Sunset, Frenchman’s Beach

The water is a bit cold for swimming, but a wetsuit helps. The surfing is really good here. I had my first surfing experience on Saturday and it was amazing. I think I missed a calling with that one. By the end of the day, I had successfully stood up a few times on the small waves. We plan to surf a few more times while out here so I plan to get some more practice in.

On to the project: Point Lookout is one of the premier land based whale observation areas in the world because the whales pass close to shore; and they can be seen with the naked eye. Humpback whales pass by Straddie on their northern migration from their feeding grounds in Antarctica to the breeding grounds in the Great Barrier Reef. Point Lookout is unique in that the whales pass close to shore, and thus this area has become popular with whale biologists conducting population counts and migration studies. Humpback whales are the acrobats of the sea. The first sign that a whale is in the area is the blow, and it appears at the surface like a blast of steam. The most obvious sign that there is a whale in the area is the breach. The whales launch themselves out of the water, twist, turn, and make a big splash on the way down. We have also observed a few whales spyhopping, which is when they poke their heads vertically out of the water, perhaps to orient themselves to the shoreline during migration. The pec slap is also seen, in which the whales slap their pectoral fins against the surface of the water. We have also observed tail slapping and peduncle slapping, which involves the posterior section of the whale

Platform view

Waldric, the friendly Butcherbird

This project is part of a PhD student’s research project into their migration patterns. Since it is August, many of the whales have started headed south, but there are still some stragglers headed north. We are specifically looking for whales headed north to the breeding grounds because they are easier to follow as they travel mainly in a direct line. The project is examining migration patterns on a small scale by doing playback experiments to determine if humpbacks are using active or passive acoustical cues to orient themselves in the marine environment during migration. Specifically, sounds of waves breaking over rocks were recorded last year and will be played back to the whales this year in a location without rocks. The volunteers on the hill will track northern going whales and record changes in behavioral patterns to see if whales are using sound to orient around obstacles in their environment.

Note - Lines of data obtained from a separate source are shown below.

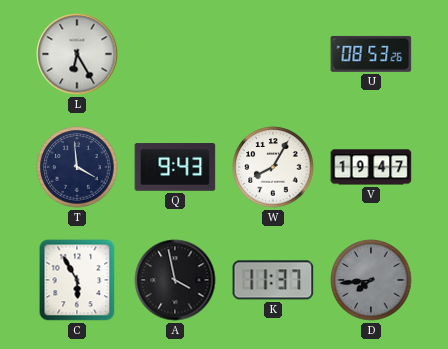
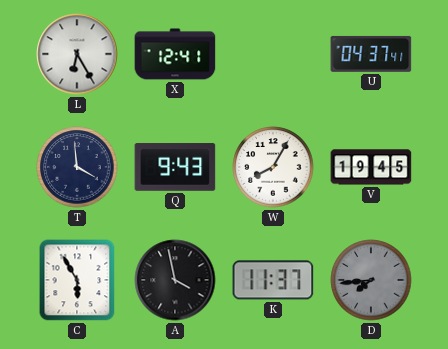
X: none -> 12:41
U: 08:53 -> 04:37
V: 19:47 -> 19:45
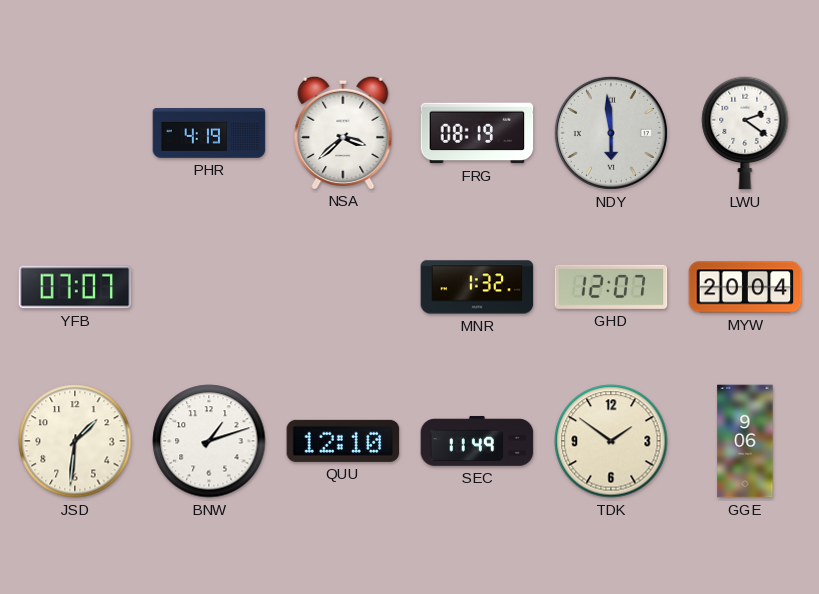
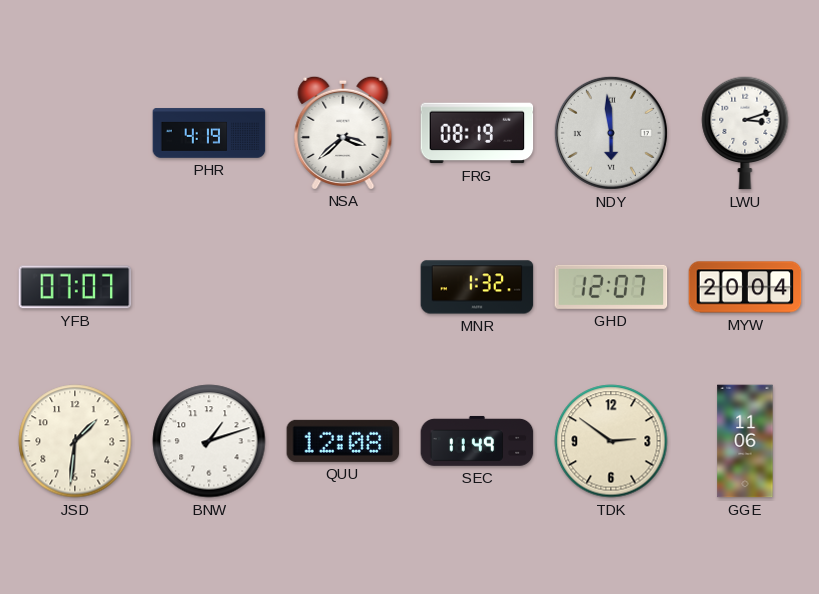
LWU: 2:21 -> 3:12
QUU: 12:10 -> 12:08
TDK: 1:51 -> 2:51
GGE: 9:06 -> 11:06
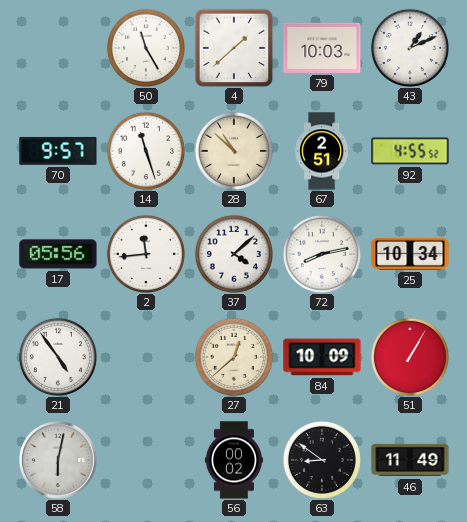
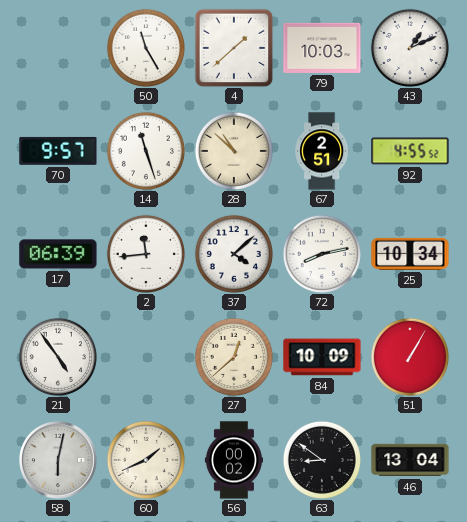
17: 05:56 -> 06:39
60: none -> 1:41
46: 11:49 -> 13:04
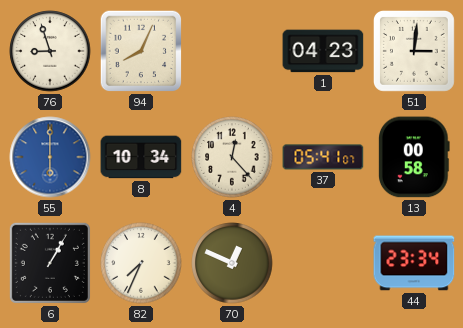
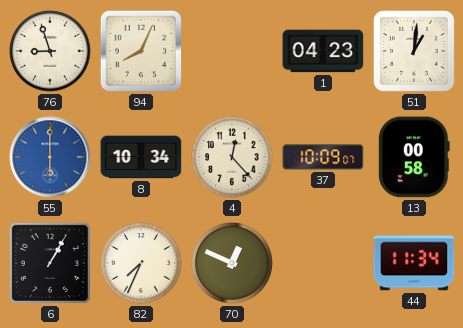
51: 3:01 -> 1:01
37: 05:41 -> 10:09
44: 23:34 -> 11:34
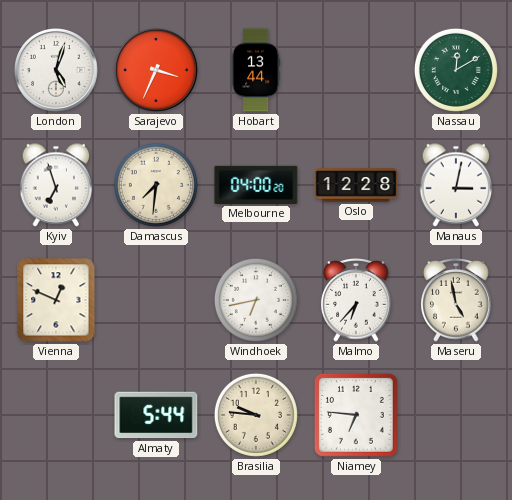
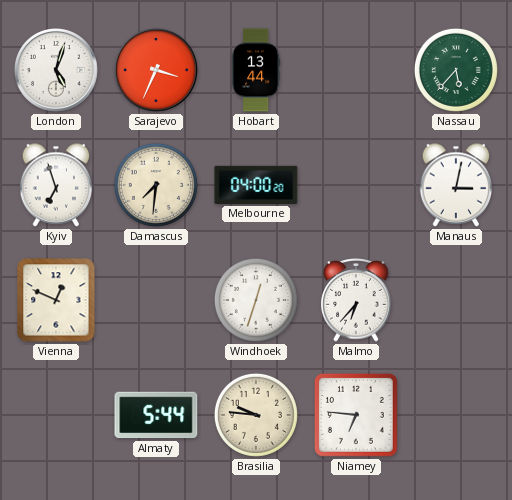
Nassau: 12:10 -> 5:37
Oslo: 12:28 -> none
Windhoek: 6:43 -> 12:33
Maseru: 4:58 -> none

At the observation station, the other volunteers and I use binoculars to spot whales headed north. Utilizing a surveyor’s theodolite we monitor the location and behavior of each surfacing of the whale group, and this information is recorded to a laptop using VADAR (Visual Detection and Ranging), the software that tracks the whales. It’s a pretty cool program that we are field testing. It works by recording location data received by the theodolite for each whale. The computer operator can then input how many animals are in the pod, the behavior that the individual was performing, which direction it’s headed, it’s speed, and other parameters. VADAR then spits out a track on a computer screen as to where your whale is headed. Ideally, we like to get four good tracks per day. However, the whales don’t always cooperate, especially if they are headed south.

Humpbacks traveling south

VADAR whale tracks

On non-playback days we start at 10 AM, which is great because it gives us the morning to explore the island or to sleep in. Then we watch whales for 3 hours, take an hour for lunch, and watch whales for another 3 hours in the afternoon. By the end of the day, you’re eyes are so tired that you can’t see the whale directly in front of you. We already have a bunch of catchphrases for the whales. My personal favorite is “This is not the whale you’re looking for. Move along, move along.” Playback experiments start next week so we’ll be outside all day in the sun watching whales. My farmer’s tan is looking good.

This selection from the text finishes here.